Recorded information ->
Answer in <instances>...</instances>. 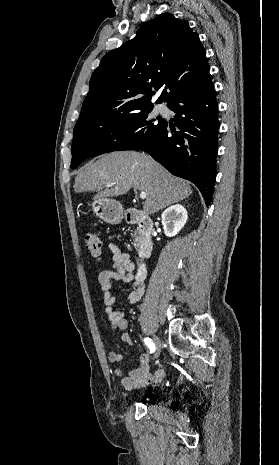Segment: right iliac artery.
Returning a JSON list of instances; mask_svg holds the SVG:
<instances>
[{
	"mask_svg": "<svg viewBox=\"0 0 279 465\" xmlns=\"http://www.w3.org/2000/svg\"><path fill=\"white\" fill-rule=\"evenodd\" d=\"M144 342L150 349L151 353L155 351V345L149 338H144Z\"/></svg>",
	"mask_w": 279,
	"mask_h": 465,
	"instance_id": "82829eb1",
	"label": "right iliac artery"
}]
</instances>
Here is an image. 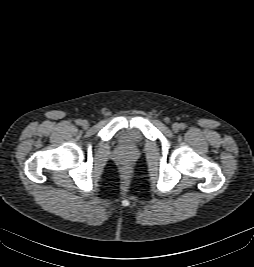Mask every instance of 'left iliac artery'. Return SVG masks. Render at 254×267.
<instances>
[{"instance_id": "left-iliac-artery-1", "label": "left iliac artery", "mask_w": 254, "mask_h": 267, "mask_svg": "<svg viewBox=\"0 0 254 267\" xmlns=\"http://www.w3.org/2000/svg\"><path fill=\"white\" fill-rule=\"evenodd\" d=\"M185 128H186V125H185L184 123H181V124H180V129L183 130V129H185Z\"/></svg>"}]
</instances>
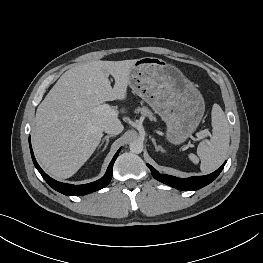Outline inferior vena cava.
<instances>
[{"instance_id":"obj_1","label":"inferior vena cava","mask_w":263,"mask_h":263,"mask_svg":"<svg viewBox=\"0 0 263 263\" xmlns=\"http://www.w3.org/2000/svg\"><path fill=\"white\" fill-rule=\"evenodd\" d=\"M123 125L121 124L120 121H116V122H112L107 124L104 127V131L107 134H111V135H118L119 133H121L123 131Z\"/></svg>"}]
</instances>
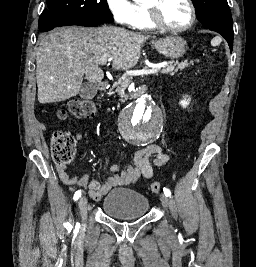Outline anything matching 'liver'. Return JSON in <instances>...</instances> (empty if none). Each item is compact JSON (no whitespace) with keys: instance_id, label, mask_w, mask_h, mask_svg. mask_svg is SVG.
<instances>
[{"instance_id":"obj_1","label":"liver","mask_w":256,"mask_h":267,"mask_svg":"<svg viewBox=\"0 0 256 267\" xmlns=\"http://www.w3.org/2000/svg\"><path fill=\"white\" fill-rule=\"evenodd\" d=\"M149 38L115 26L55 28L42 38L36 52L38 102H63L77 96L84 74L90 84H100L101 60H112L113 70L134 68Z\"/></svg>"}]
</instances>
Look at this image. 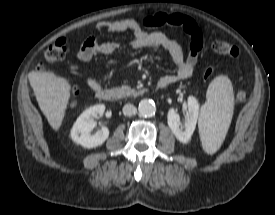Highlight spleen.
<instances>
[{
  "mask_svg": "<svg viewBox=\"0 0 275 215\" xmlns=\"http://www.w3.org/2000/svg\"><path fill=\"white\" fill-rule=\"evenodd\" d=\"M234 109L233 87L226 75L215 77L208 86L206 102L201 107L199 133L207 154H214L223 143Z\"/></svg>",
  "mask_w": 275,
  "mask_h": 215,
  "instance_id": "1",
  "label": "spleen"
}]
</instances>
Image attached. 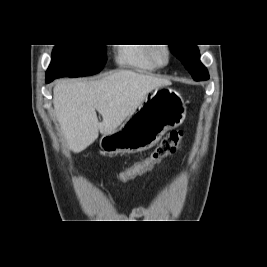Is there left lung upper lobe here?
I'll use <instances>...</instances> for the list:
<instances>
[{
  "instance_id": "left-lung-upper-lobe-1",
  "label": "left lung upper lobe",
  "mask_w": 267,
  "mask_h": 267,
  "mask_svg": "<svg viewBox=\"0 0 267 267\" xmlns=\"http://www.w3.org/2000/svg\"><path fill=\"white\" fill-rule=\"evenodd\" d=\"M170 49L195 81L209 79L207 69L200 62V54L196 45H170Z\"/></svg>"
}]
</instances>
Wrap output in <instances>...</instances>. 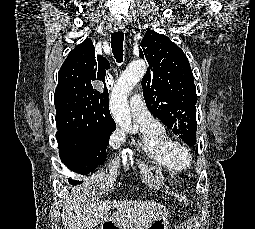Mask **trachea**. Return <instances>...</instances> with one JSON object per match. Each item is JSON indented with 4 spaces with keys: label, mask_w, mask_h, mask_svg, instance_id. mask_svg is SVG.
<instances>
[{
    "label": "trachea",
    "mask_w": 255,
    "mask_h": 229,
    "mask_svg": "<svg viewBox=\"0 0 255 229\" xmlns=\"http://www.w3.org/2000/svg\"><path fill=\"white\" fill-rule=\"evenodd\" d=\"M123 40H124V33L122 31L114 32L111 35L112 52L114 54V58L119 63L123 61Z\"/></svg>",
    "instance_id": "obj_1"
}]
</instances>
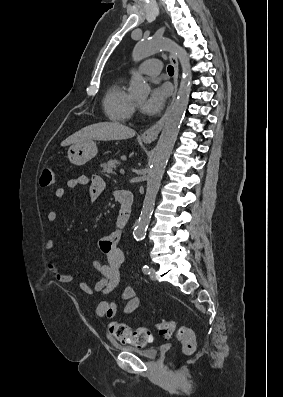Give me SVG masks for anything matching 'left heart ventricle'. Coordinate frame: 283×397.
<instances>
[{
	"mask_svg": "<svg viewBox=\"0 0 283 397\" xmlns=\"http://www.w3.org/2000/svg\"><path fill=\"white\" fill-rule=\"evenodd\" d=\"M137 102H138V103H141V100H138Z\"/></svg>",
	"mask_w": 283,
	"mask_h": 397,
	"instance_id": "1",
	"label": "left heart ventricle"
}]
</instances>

Task ->
Leave the pictures out, and copy exactly each line from the one containing "Give me SVG" through the final line of the data.

Result of the exercise ->
Give me SVG masks for anything matching 'left heart ventricle'. Coordinate frame: 283×397.
<instances>
[{
	"mask_svg": "<svg viewBox=\"0 0 283 397\" xmlns=\"http://www.w3.org/2000/svg\"><path fill=\"white\" fill-rule=\"evenodd\" d=\"M137 102H138V103H141V100H138Z\"/></svg>",
	"mask_w": 283,
	"mask_h": 397,
	"instance_id": "1",
	"label": "left heart ventricle"
}]
</instances>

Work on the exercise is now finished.